Прошла еще одна ночь, утром после которой Фраи и Бишопы известили общественность, что собаки опять беспокойно лаяли до самой зари, а откуда‑то издалека доносились глухие шумы и знакомый омерзительный запах. Наблюдатели отметили появление тех же огромных чудовищных следов на дороге, опоясывавшей Часовой холм. Как и раньше, трава по обочинам была сильно примята; кроме того, следовало отметить, что следы вели сейчас уже в двух направлениях – будто неведомый гигант, явившись сюда из ущелья Холодных Ключей, вернулся по той же тропе обратно. У основания холма полоса поваленного кустарника шириной добрых тридцать футов забирала круто вверх, и у исследователей все оборвалось внутри, когда они увидели, что даже на самых отвесных подъемах проложенная тропа не отклонялась ни на дюйм в сторону – она шла строго вперед. Неведомое существо обладало способностью взбираться по вертикальным каменным кручам; и когда исследователи, воспользовавшись более безопасными путями, оказались на холме, они увидели, что именно здесь, на его вершине, завершалась тропа объявившегося в округе монстра. И именно здесь Уэйтли возжигали свои дьявольские костры и выкрикивали богохульные заклинания в Вальпургиеву ночь и канун Дня всех святых – здесь, у плоского, как стол, камня. И камень этот был по существу эпицентром обширного пространства, пораженного обитавшим в холмах ужасом, а по его поверхности была размазана та же густая дегтеобразная масса, что была обнаружена среди развалин дома Уэйтли. Никто из собравшихся не проронил ни слова. Их взоры обратились вниз – очевидно, монстр спустился по той же тропе, по какой и поднялся. Впрочем, логика, здравый смысл и действие физических законов были не в силах разъяснить ситуацию, с которой столкнулись данвичцы. Разве что старый Зебулон мог бы дать всему этому более‑менее правдоподобное объяснение, но его не было – он остался в поселке.

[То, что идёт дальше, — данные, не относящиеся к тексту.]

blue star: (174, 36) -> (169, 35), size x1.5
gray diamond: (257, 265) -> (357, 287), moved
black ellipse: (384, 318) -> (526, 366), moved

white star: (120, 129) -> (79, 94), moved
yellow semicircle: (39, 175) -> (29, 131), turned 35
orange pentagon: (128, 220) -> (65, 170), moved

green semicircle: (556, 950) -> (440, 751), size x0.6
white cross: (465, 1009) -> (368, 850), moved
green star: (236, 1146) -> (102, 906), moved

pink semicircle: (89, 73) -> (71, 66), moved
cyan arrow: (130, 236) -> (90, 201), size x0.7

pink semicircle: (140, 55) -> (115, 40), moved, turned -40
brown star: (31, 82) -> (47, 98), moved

Ночь на четверг началась под стать предыдущим, однако завершение ее было трагическим. Козодои в ущелье кричали с таким неистовством, что многие из данвичцев всю ночь не могли сомкнуть глаз, а около трех часов пополуночи все аппараты на общей телефонной линии вдруг принялись трезвонить. Схватив трубки, поселенцы услышали дикие вопли:

– Помогите – ради всего святого, помогите же!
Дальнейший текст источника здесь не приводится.